MIAMI, FLA. – The Miami Heard published an editorial Sunday, stating that Florida should adopt open primary reform as the closed primary “contributes to the deep partisan divide we see in Florida and throughout the nation.”
Not only that, the Miami Herald understands how crucial the primary process is, as most races end up being decided in the primaries; particularly, in areas that heavily favor one party or another:
“On Election Day this month, 22 of Florida’s 27 U.S. House races were won by more than 10 percentage points or were unopposed. Only the remaining five races were remotely competitive. The real race, then, was in the August primary. Depending on the partisan slant of the district, the Democrat or Republican who won in August coasted to victory in November.

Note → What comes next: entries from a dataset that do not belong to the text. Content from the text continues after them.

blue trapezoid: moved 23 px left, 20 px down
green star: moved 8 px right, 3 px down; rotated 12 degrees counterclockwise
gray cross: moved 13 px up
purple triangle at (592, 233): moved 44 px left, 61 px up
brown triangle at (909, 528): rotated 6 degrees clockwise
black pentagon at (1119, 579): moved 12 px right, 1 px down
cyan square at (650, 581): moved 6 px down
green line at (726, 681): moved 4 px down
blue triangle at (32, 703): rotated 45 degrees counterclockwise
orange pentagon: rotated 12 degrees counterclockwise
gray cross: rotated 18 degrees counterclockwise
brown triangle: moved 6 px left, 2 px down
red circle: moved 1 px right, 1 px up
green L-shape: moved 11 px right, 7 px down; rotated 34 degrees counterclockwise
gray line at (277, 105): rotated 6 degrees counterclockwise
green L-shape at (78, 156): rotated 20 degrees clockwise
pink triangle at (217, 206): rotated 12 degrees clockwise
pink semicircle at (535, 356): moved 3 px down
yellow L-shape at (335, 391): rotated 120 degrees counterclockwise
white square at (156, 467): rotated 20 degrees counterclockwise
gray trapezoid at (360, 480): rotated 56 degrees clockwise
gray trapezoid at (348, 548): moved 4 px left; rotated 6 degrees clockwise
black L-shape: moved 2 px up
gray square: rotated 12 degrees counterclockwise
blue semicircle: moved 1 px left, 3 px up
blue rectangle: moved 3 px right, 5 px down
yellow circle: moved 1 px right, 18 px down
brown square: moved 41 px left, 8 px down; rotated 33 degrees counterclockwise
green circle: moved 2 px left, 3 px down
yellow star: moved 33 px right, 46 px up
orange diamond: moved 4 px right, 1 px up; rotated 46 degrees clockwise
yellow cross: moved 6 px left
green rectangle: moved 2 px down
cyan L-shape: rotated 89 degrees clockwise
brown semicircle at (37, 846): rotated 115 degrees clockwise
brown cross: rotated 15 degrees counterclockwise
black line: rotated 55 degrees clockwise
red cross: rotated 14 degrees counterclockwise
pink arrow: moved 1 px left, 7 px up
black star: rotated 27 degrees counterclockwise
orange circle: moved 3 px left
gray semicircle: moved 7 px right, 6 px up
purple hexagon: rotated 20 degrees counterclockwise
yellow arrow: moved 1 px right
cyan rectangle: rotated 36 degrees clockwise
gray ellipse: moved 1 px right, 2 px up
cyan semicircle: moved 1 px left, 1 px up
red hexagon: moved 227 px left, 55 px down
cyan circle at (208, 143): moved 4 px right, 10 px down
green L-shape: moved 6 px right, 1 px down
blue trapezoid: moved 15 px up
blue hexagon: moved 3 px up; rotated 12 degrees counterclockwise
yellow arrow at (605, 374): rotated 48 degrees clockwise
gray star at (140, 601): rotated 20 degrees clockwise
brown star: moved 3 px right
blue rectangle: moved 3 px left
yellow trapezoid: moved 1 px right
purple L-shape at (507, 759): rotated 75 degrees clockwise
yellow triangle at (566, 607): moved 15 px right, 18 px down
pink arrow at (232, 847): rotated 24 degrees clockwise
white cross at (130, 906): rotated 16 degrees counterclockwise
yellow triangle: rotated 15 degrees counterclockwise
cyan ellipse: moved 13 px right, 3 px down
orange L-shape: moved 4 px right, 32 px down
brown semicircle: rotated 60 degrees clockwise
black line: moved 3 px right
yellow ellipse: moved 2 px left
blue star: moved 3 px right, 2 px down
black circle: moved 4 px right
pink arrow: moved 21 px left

The same was true of most state legislative races. Indeed, in the State House, more than half of the seats were won by at least 20 points or were unopposed. Even though all those primaries were decisive, non-affiliated voters were denied a chance to help choose their representatives.”
The lack of competition for voters in elections and a focus on shrinking, more ideologically extreme party bases is having a negative impact on the health of the political landscape and the ability for politicians to get things done.
“But if independents could participate, there would be a large pool of voters that might find moderation appealing. More elected officials might work across the aisle on tough issues without fear of being primaried from the left or the right,” writes the Miami Herald.
The Miami Herald also addresses opponents’ claim that the parties are private organizations entitled to decide their own nominees without outside interference:
“That would be fine if they truly were just private clubs that ran their own elections. In fact, the parties like having the veneer of a democratic process. All taxpayers pay for those partisan primaries, and Democrats and Republicans receive privileged access to the ballot. It’s eminently fair for the state to ask that all voters be allowed to participate in return.
If the two major parties want to limit participation to only their members, they absolutely can do that. They just shouldn’t expect everyone else to pay for it and pretend it is a legitimately democratic process.”
The Miami Herald says Florida can weigh the pros and cons of different types of open primaries, whether it is a move toward a traditional partisan open primary or a nonpartisan open primary like California’s top-two. The important thing, the paper says, is that “the conversation should start from the premise that everyone deserves a vote, even in a primary.”